The present invention relates generally to apparatus for transmitting signals between two relatively rotatable members, and more specifically to slip ring apparatus wherein light signals formed in a continuous ring are transmitted without physical contact between the members. The invention offers particular advantages in apparatus having a substantial number of signal channels.
Requirements to transmit electrical power and data across rotary joints have existed for many years. Traditionally, such functions were accomplished with electromechanical sliding contact slip rings. Early slip ring applications, including those for data transmission, typically involved the transmission of appreciable amounts of power. Sliding contacts were well suited to transmission of signals characterized by significant voltages and/or currents.
As the technologies involving the use of slip ring apparatus progressed, the inherent characteristics of electromechanical slip rings began to impose increasingly severe limitations on system performance. More specifically, advancing technologies required increased channel capacity combined with overall size reduction, decreased cross-coupling of signals on separate channels and decreased noise, dead band and power consumption. However, increasing the number of sliding contacts resulted in higher friction levels which increased power consumption and/or resulted in higher dead bands. Attempts to reduce friction levels by reducing contact pressure increased the susceptibility of sliding contacts to lift during vibration, thereby introducing noise and/or signal interruptions. In addition, the lower power levels of contemporary data signals were accompanied by reduced immunity to contamination, and by consequent increased likelihood of signal interruption and/or distortion.
More recently, devices utilizing light signals have been developed to overcome some of the foregoing problems. In general, such devices comprise a pair of members, one of which is rotatable with respect to the other about an axis of rotation. One of the members carries a light detector which is aligned with a light source carried by the other member. Accordingly, light signals, which may be modulated to convey data or information of interest, are transmitted across the moving/stationary interface without physical contact between relatively moving members. Typical known forms of such devices are disclosed in U.S. Pat. Nos. 3,401,232, 3,922,063 and 4,027,945 issued respectively to J. S. Goldhammer et al on Sept. 10, 1968, F. A. Marrone on Nov. 25, 1975 and M. L. Iverson on June 7, 1977. Each disclosed device employs a light source and a detector aligned with the axis of rotation. Multiple channels may be provided by arranging light sources and detectors on the axis of rotation and in concentric rings about the axis.

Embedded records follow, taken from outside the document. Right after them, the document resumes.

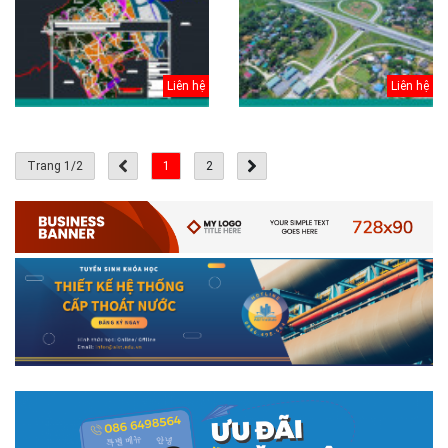
Liên hệ
Liên hệ
Trang 1/2
1
2
# 05.04.2025 | 17:16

Such arrangements are practical and satisfactory for small numbers of channels. However, for larger numbers of channels the required area perpendicular to the axis of rotation becomes prohibitively large since the area increases approximately as the square of the number of channels. Further, where the light source and/or detector are implemented by spreading the ends of light transmitting fibers of a fiber bundle into a ring as disclosed in U.S. Pat. No. 4,027,945, the number of fibers required to implement individual channels varies approximately as the square of the radius of the rings. For larger rings, a very large number of fibers becomes necessary, and it becomes increasingly difficult to evenly distribute the light signal around the ring. Uneven distribution generally results in modulation of the transmitted light as the one member rotates relative to the other member.
The applicant has avoided problems associated with differences in channel geometry (i.e., rings of different radii) and practical limitations on the number of channels in optical slip ring apparatus by devising a configuration in which a plurality of identical channels are axially spaced along the axis of rotation. Accordingly, each channel occupies the same amount of area and volume as any other channel. The number of channels is limited only by limitations on the length of the apparatus along the axis of rotation. Further, the channels may be configured very compactly so as to avoid any requirement for prohibitively large fiber bundles, and to minimize position dependent modulation of transmitted light signals.